This year has seen the Lloyds Banking Group PLC (LON:LLOY) (LLOY.L) share price fall from 68p to its current level of around 57p. While it delivered gains in the first part of the year, recent months have seen it fall without showing signs of a sustained comeback.
One reason for this could be the challenges facing the UK economy. Brexit uncertainty seems to be causing consumers and businesses to hold back to at least some degree on spending and investment. The impact of this could be weaker growth, as well as declining investor sentiment towards companies which rely upon the UK for the majority of their income.
Lloyds may fall into that bracket, and this means that its EPS growth prospects for next year are relatively limited in my view. It is expected to report a rise in EPS of around 2%, which suggests that its operating environment is not particularly favourable.
That said, the bank recently released an update which I believe could offer the potential for a successful turnaround. The company’s increasing investment in its digital offering could lead to a more efficient business, with branches being closed. This may also provide the bank with a higher degree of customer satisfaction, with people increasingly demanding banking via mobile apps rather than through a branch.
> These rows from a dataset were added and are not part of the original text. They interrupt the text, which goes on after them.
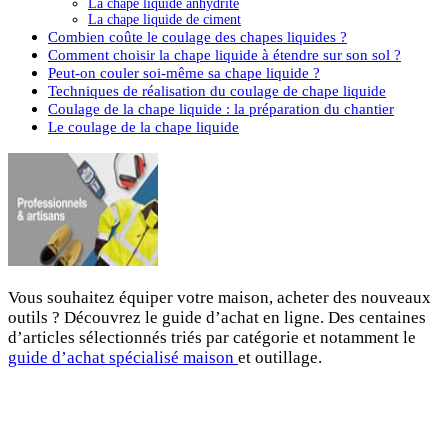
La chape liquide anhydrite
La chape liquide de ciment
Combien coûte le coulage des chapes liquides ?
Comment choisir la chape liquide à étendre sur son sol ?
Peut-on couler soi-même sa chape liquide ?
Techniques de réalisation du coulage de chape liquide
Coulage de la chape liquide : la préparation du chantier
Le coulage de la chape liquide
Vous souhaitez équiper votre maison, acheter des nouveaux
outils ? Découvrez le guide d’achat en ligne. Des centaines
d’articles sélectionnés triés par catégorie et notamment le
guide d’achat spécialisé maison
et outillage.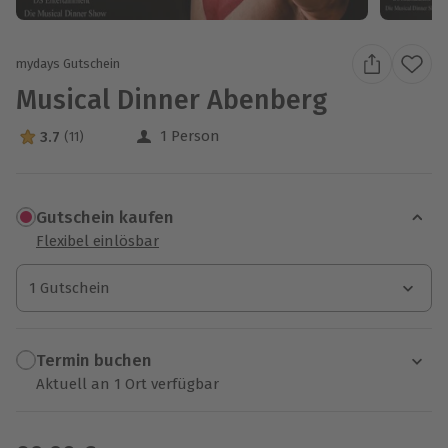
mydays Gutschein
Musical Dinner Abenberg
1 Person
3.7
(11)
3.7 Sterne von 5 aus 11 Bewertungen
Gutschein kaufen
Flexibel einlösbar
1 Gutschein
1 Gutschein
1 Gutschein
Termin buchen
Aktuell an 1 Ort verfügbar
Wähle im nächsten Schritt einen Termin aus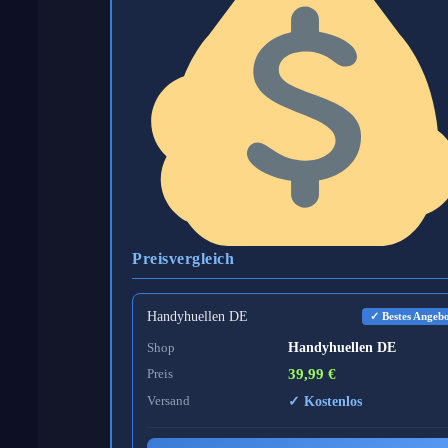
Preisvergleich
Handyhuellen DE
✓ Bestes Angeb
Shop
Handyhuellen DE
Preis
39,99 €
Versand
✓ Kostenlos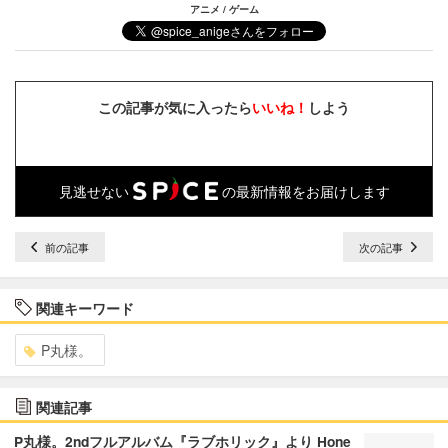
アニメ / ゲーム
この記事が気に入ったら
いいね！
しよう
見逃せない
の最新情報をお届けします
前の記事
次の記事
関連キーワード
P丸様。
関連記事
P丸様。2ndフルアルバム『ラブホリック』より Hone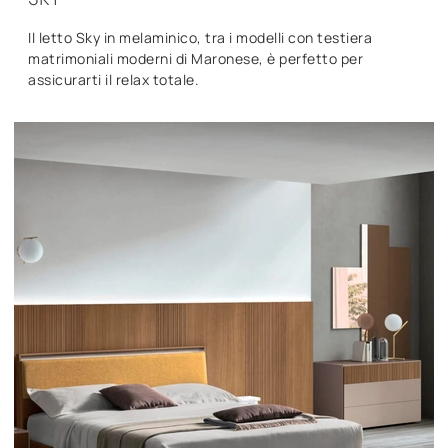
Il letto Sky in melaminico, tra i modelli con testiera
matrimoniali moderni di Maronese, è perfetto per
assicurarti il relax totale.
With Lloyds facing increasing competitive pressure as well as evolving technology, I think that its relatively low cost to income ratio could act as a foundation for future growth. It has also been able to strengthen its balance sheet in recent years in my view, and this could lead to improving financial performance in the long run.
Since the stock now has a P/E ratio of around 9, I feel that it could offer good value for money. Although further share price falls cannot be ruled out, I’m optimistic about its long-term investment potential.